**WORK REQUEST**
Go through the records and filter out every line lacking the word "теме"; copy the lines that remain.

**PROVIDED DATA**
*** Begin section ***

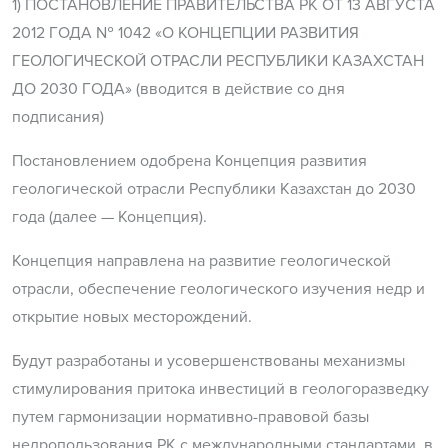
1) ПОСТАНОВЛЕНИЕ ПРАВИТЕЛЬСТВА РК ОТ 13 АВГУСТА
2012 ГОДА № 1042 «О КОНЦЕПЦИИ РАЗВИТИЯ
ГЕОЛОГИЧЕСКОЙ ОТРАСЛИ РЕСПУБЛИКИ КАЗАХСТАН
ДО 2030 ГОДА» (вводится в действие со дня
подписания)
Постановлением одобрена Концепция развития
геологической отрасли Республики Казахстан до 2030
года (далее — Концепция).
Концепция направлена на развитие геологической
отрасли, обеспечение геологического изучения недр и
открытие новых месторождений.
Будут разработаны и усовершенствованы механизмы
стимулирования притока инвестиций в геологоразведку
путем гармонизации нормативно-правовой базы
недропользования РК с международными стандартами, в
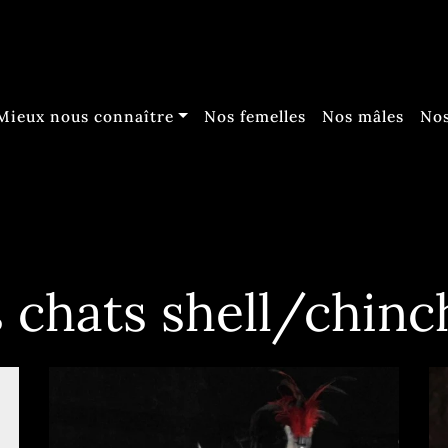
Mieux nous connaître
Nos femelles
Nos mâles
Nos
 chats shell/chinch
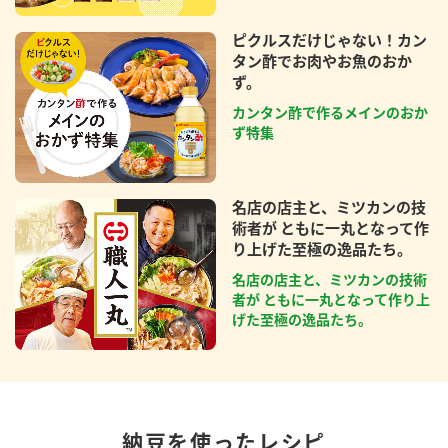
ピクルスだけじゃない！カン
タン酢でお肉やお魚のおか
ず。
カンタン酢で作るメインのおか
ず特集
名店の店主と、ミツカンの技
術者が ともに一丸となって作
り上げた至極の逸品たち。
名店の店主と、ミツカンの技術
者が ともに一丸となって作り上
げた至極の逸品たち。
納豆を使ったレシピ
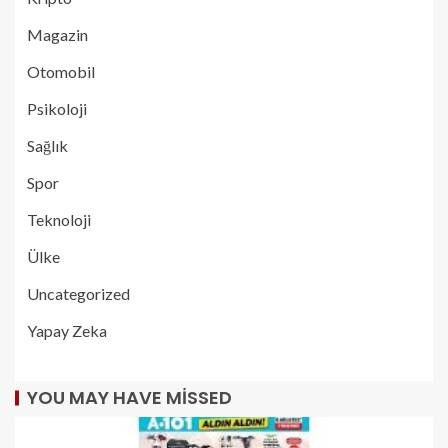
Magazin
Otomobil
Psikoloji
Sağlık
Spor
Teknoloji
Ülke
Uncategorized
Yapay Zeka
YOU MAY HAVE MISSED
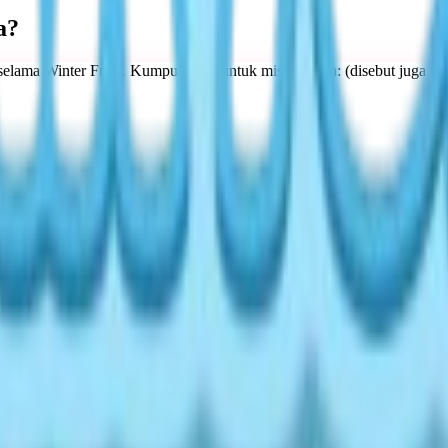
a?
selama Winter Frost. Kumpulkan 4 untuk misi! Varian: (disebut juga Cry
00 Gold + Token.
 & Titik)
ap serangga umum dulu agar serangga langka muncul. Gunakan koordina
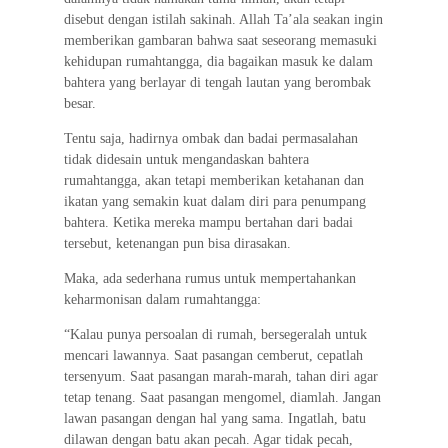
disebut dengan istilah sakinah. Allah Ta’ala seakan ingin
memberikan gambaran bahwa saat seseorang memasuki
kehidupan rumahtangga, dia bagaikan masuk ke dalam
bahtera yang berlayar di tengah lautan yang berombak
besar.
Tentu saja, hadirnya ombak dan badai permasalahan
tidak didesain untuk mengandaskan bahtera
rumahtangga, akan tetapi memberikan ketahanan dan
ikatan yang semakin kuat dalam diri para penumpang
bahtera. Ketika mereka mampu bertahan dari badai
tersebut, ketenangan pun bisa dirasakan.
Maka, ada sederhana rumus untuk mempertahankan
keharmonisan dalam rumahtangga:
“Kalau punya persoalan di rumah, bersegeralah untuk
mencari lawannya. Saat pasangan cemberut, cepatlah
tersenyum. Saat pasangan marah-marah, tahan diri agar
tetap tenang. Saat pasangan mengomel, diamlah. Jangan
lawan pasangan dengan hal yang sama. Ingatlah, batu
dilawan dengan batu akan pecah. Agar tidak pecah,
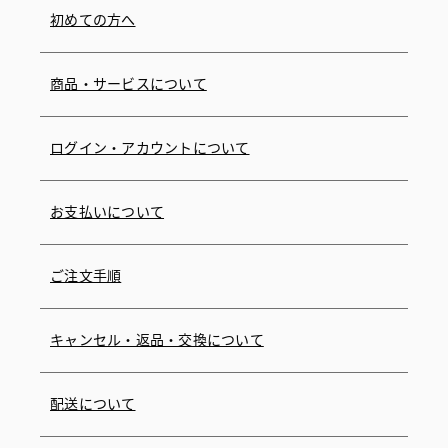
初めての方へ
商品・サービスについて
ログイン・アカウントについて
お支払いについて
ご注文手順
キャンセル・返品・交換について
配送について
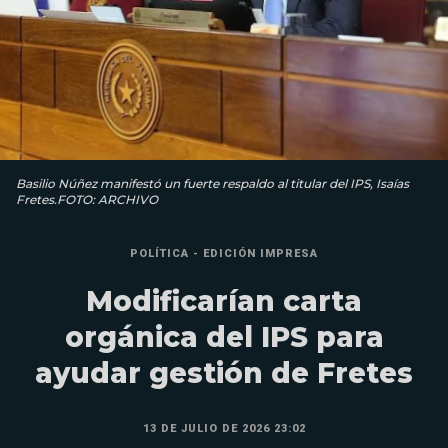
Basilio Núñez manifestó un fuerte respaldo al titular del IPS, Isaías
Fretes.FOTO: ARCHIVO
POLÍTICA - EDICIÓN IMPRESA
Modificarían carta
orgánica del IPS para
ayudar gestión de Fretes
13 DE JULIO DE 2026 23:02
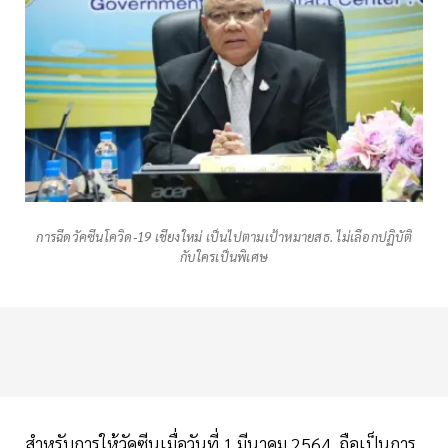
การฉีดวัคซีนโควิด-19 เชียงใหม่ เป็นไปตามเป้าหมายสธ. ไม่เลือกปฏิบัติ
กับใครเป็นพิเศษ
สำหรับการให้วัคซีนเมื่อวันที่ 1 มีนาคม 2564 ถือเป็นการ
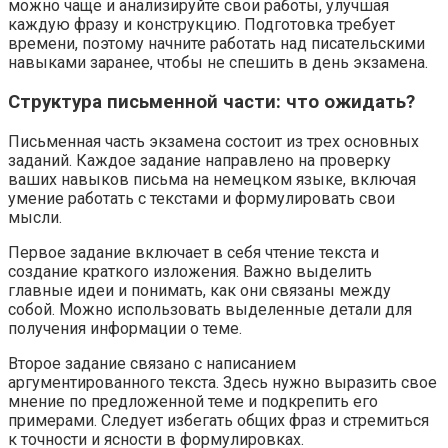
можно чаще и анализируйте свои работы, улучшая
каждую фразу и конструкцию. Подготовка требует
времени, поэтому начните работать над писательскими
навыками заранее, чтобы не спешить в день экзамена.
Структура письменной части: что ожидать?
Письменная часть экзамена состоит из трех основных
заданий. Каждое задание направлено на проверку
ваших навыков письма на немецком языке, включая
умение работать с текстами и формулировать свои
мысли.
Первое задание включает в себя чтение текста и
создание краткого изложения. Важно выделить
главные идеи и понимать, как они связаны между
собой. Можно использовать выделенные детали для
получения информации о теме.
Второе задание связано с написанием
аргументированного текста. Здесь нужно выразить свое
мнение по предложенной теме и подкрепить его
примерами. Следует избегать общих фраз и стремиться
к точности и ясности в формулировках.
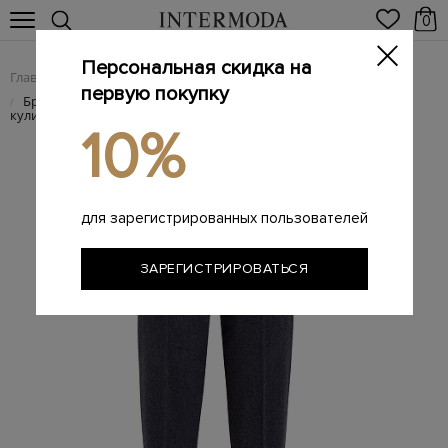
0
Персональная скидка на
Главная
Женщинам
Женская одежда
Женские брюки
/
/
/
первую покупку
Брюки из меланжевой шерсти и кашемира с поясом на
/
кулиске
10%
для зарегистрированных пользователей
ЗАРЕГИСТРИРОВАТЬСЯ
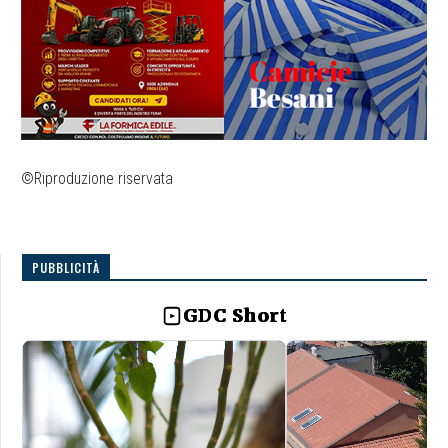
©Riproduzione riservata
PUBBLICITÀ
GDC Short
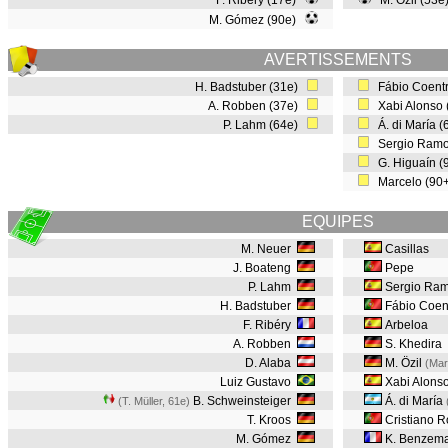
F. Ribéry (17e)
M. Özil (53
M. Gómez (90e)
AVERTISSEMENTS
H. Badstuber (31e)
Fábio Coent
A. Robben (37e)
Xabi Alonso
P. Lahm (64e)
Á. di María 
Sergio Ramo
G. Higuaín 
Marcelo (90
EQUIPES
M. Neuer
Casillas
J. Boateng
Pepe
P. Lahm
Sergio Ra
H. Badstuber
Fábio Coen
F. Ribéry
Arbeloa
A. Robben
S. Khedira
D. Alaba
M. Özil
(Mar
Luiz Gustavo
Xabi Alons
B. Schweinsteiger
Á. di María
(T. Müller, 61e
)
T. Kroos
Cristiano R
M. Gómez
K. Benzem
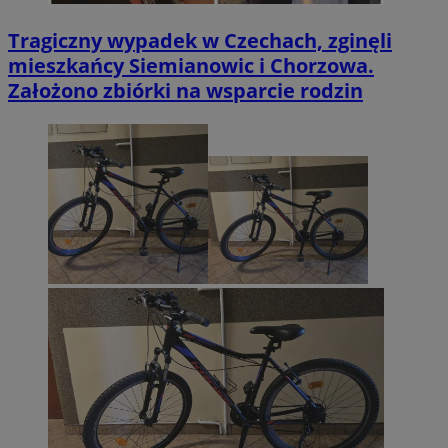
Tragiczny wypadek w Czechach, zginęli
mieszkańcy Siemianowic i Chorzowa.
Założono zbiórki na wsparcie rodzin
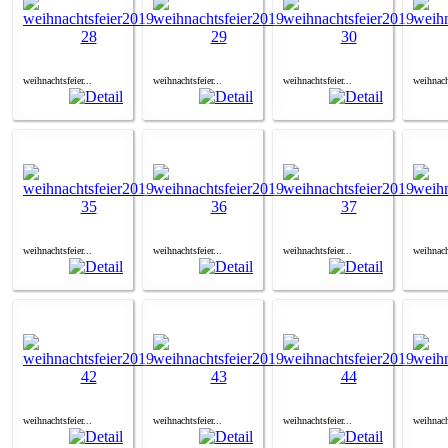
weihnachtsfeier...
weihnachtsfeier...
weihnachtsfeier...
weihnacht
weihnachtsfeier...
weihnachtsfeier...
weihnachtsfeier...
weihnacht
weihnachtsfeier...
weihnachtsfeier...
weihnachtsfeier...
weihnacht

*** End section ***

**OUTPUT FOR THIS EXERCISE**
получения информации о теме.
мнение по предложенной теме и подкрепить его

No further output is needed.